## Activity
Starting at the line that holds "е, дружок, и горький хрен — малина, а мне", quote every line through the end of the records, both boundary lines included. Omit the pictures.

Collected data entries
___

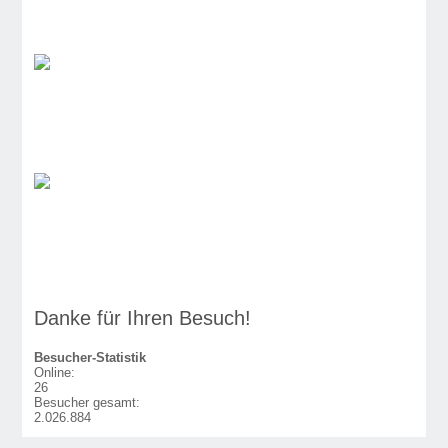
Danke für Ihren Besuch!
Besucher-Statistik
Online:
26
Besucher gesamt:
2.026.884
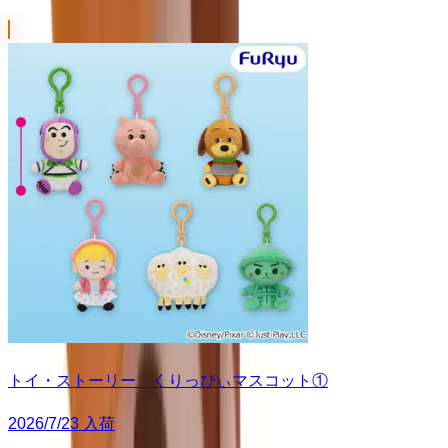
トイ・ストーリー くりっぴぃマスコット①
2026/7/23 入荷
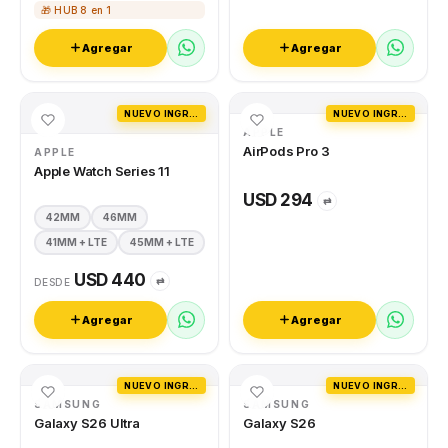
🎁 HUB 8 en 1
Agregar
Agregar
NUEVO INGRESO
NUEVO INGRESO
APPLE
AirPods Pro 3
APPLE
Apple Watch Series 11
USD 294
⇄
42MM
46MM
41MM + LTE
45MM + LTE
USD 440
⇄
DESDE
Agregar
Agregar
NUEVO INGRESO
NUEVO INGRESO
SAMSUNG
SAMSUNG
Galaxy S26 Ultra
Galaxy S26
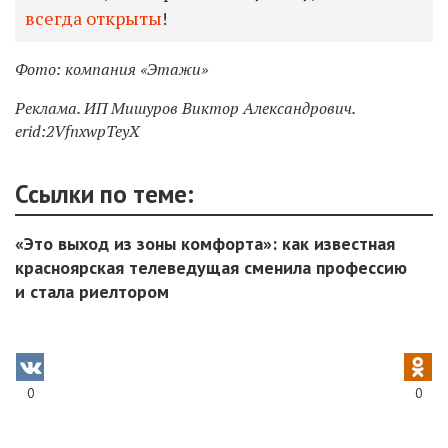
всегда открыты
!
Фото: компания «Этажи»
Реклама. ИП Мишуров Виктор Александрович.
erid:2VfnxwpTeyX
Ссылки по теме:
«Это выход из зоны комфорта»: как известная
красноярская телеведущая сменила профессию
и стала риелтором
0
0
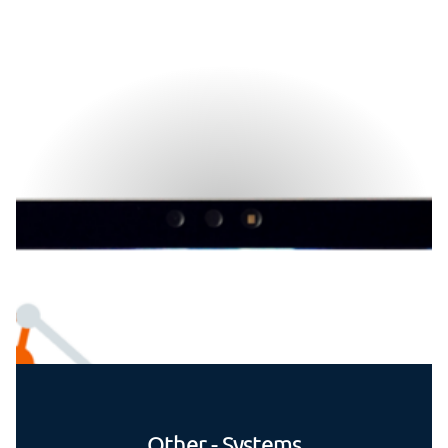
Other - Systems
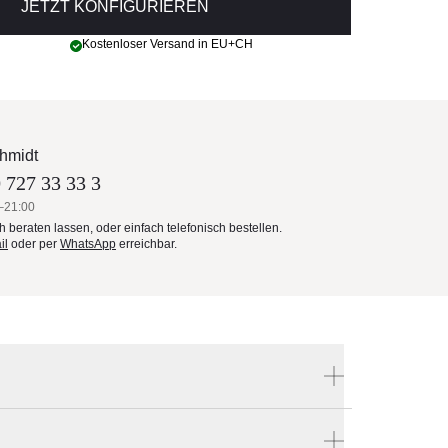
JETZT KONFIGURIEREN
Kostenloser Versand in EU+CH
hmidt
 727 33 33 3
–21:00
ch beraten lassen, oder einfach telefonisch bestellen.
il
oder per
WhatsApp
erreichbar.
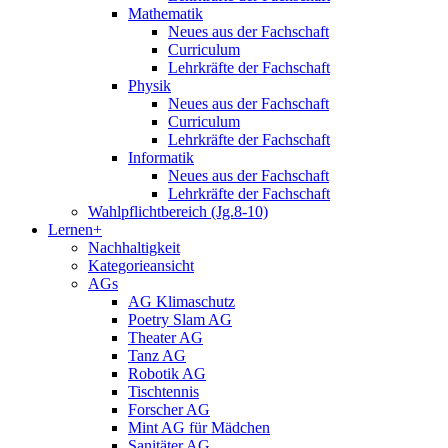
Mathematik
Neues aus der Fachschaft
Curriculum
Lehrkräfte der Fachschaft
Physik
Neues aus der Fachschaft
Curriculum
Lehrkräfte der Fachschaft
Informatik
Neues aus der Fachschaft
Lehrkräfte der Fachschaft
Wahlpflichtbereich (Jg.8-10)
Lernen+
Nachhaltigkeit
Kategorieansicht
AGs
AG Klimaschutz
Poetry Slam AG
Theater AG
Tanz AG
Robotik AG
Tischtennis
Forscher AG
Mint AG für Mädchen
Sanitäter AG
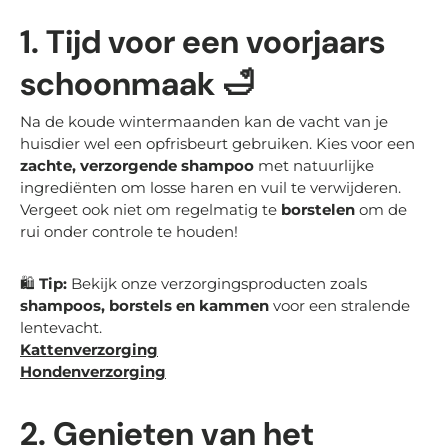
1. Tijd voor een voorjaars
schoonmaak
🛁
Na de koude wintermaanden kan de vacht van je
huisdier wel een opfrisbeurt gebruiken. Kies voor een
zachte, verzorgende shampoo
met natuurlijke
ingrediënten om losse haren en vuil te verwijderen.
Vergeet ook niet om regelmatig te
borstelen
om de
rui onder controle te houden!
🛍
Tip:
Bekijk onze verzorgingsproducten zoals
shampoos, borstels en kammen
voor een stralende
lentevacht.
Kattenverzorging
Hondenverzorging
2. Genieten van het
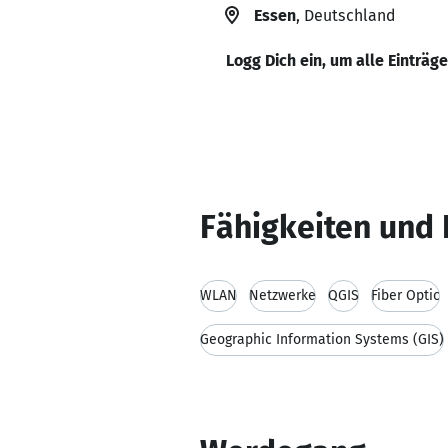
Essen
, Deutschland
Logg Dich ein, um alle Einträg
Fähigkeiten und 
WLAN
Netzwerke
QGIS
Fiber Optic
Geographic Information Systems (GIS)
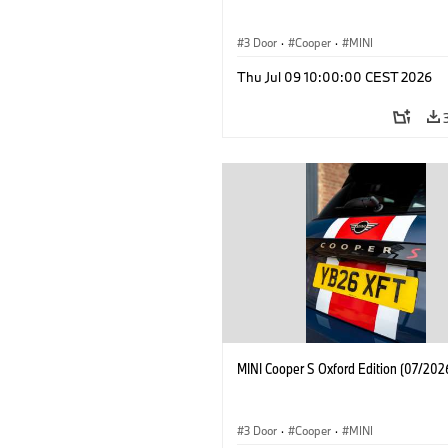
3 Door
·
Cooper
·
MINI
Thu Jul 09 10:00:00 CEST 2026
MINI Cooper S Oxford Edition (07/202
3 Door
·
Cooper
·
MINI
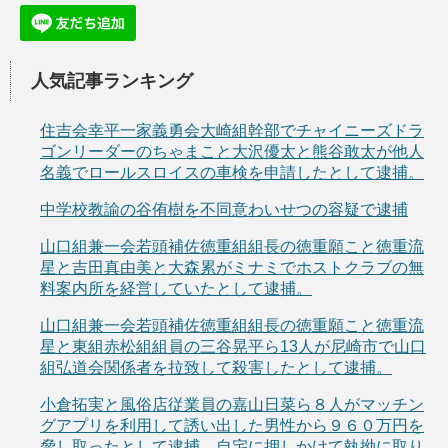
人気記事ランキング
住吉会幸平一家義勇会大崎組幹部でチャイニーズドラ
ゴンリーダーのちゃまこと大沢優太と熊谷敢太が他人
名義でロールスロイスの車検を申請したとして逮捕。
中学校教諭の谷侑樹を不同意わいせつの容疑で逮捕
山口組兼一会若頭補佐徳重組組長の徳重願こと徳重流
星と吉田真由美と大森累がミナミでホストクラブの無
料案内所を経営していたとして逮捕。
山口組兼一会若頭補佐徳重組組長の徳重願こと徳重流
星と東組赤松組組員の三谷晃平ら13人が尼崎市で山口
組弘道会関係者を拉致して殺害したとして逮捕。
小倉拓実と風俗店従業員の嘉山日菜ら８人がマッチン
グアプリを利用して誘い出した男性から９６０万円を
脅し取ったとして逮捕。自宅に押しかけて執拗に取り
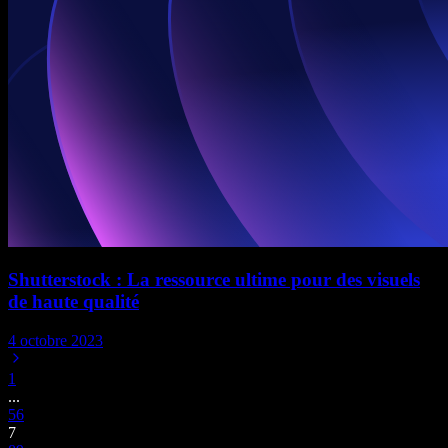
Shutterstock : La ressource ultime pour des visuels
de haute qualité
4 octobre 2023
1
...
5
6
7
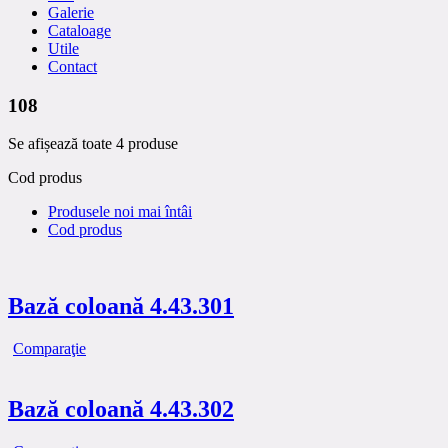
Galerie
Cataloage
Utile
Contact
108
Se afișează toate 4 produse
Cod produs
Produsele noi mai întâi
Cod produs
Bază coloană 4.43.301
Comparaţie
Bază coloană 4.43.302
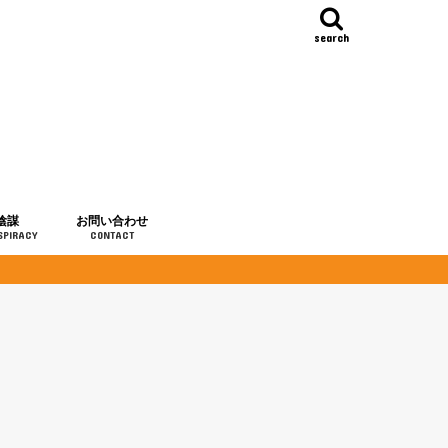
search
陰謀
お問い合わせ
SPIRACY
CONTACT
の歴史
・予言
メディア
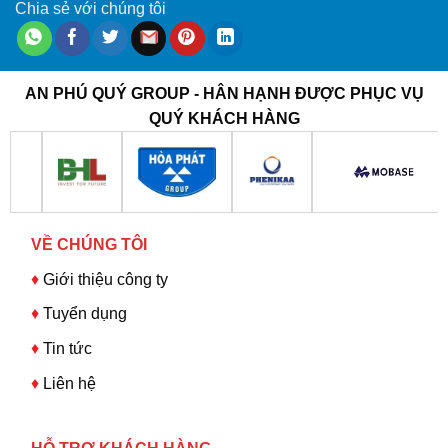
Chia sẻ với chúng tôi
AN PHÚ QUÝ GROUP - HÂN HẠNH ĐƯỢC PHỤC VỤ
QUÝ KHÁCH HÀNG
VỀ CHÚNG TÔI
♦
Giới thiệu công ty
♦
Tuyển dụng
♦
Tin tức
♦
Liên hệ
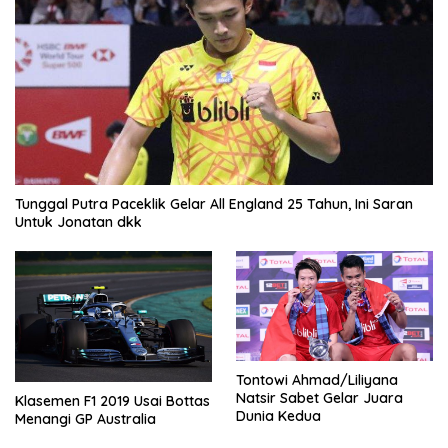
Tunggal Putra Paceklik Gelar All England 25 Tahun, Ini Saran
Untuk Jonatan dkk
Tontowi Ahmad/Liliyana
Natsir Sabet Gelar Juara
Klasemen F1 2019 Usai Bottas
Dunia Kedua
Menangi GP Australia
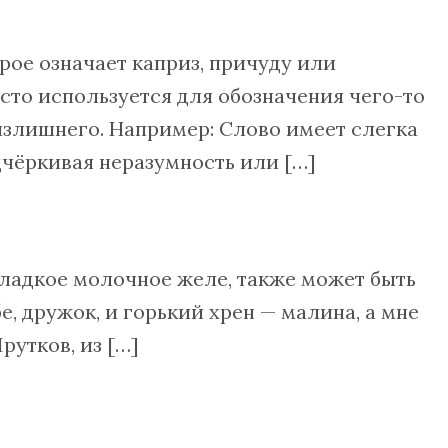
рое означает каприз, причуду или
сто используется для обозначения чего-то
излишнего. Например: Слово имеет слегка
чёркивая неразумность или […]
ладкое молочное желе, также может быть
е, дружок, и горький хрен — малина, а мне
рутков, из […]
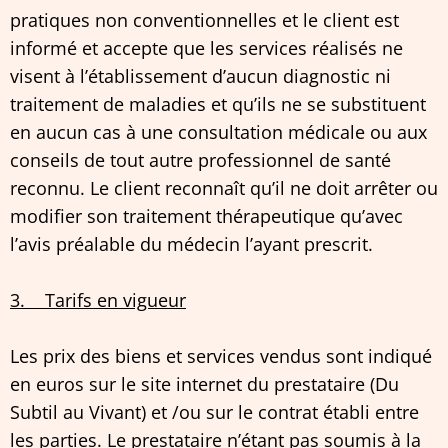
pratiques non conventionnelles et le client est
informé et accepte que les services réalisés ne
visent à l’établissement d’aucun diagnostic ni
traitement de maladies et qu’ils ne se substituent
en aucun cas à une consultation médicale ou aux
conseils de tout autre professionnel de santé
reconnu. Le client reconnaît qu’il ne doit arrêter ou
modifier son traitement thérapeutique qu’avec
l’avis préalable du médecin l’ayant prescrit.
3. Tarifs en vigueur
Les prix des biens et services vendus sont indiqué
en euros sur le site internet du prestataire (Du
Subtil au Vivant) et /ou sur le contrat établi entre
les parties. Le prestataire n’étant pas soumis à la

___

## Response to the task
е, дружок, и горький хрен — малина, а мне
рутков, из […]
pratiques non conventionnelles et le client est
informé et accepte que les services réalisés ne
visent à l’établissement d’aucun diagnostic ni
traitement de maladies et qu’ils ne se substituent
en aucun cas à une consultation médicale ou aux
conseils de tout autre professionnel de santé
reconnu. Le client reconnaît qu’il ne doit arrêter ou
modifier son traitement thérapeutique qu’avec
l’avis préalable du médecin l’ayant prescrit.
3. Tarifs en vigueur
Les prix des biens et services vendus sont indiqué
en euros sur le site internet du prestataire (Du
Subtil au Vivant) et /ou sur le contrat établi entre
les parties. Le prestataire n’étant pas soumis à la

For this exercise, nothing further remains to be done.